#### [Exercise goal]
Output each line exactly as written, from the first line of the records to the line bearing "horrific atrocities being carried out in the", inclusive, while leaving every picture out.

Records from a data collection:

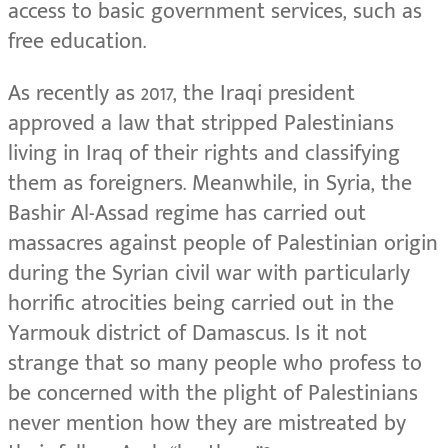
access to basic government services, such as
free education.
As recently as 2017, the Iraqi president
approved a law that stripped Palestinians
living in Iraq of their rights and classifying
them as foreigners. Meanwhile, in Syria, the
Bashir Al-Assad regime has carried out
massacres against people of Palestinian origin
during the Syrian civil war with particularly
horrific atrocities being carried out in the
Yarmouk district of Damascus. Is it not
strange that so many people who profess to
be concerned with the plight of Palestinians
never mention how they are mistreated by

#### [Problem solution]
access to basic government services, such as
free education.
As recently as 2017, the Iraqi president
approved a law that stripped Palestinians
living in Iraq of their rights and classifying
them as foreigners. Meanwhile, in Syria, the
Bashir Al-Assad regime has carried out
massacres against people of Palestinian origin
during the Syrian civil war with particularly
horrific atrocities being carried out in the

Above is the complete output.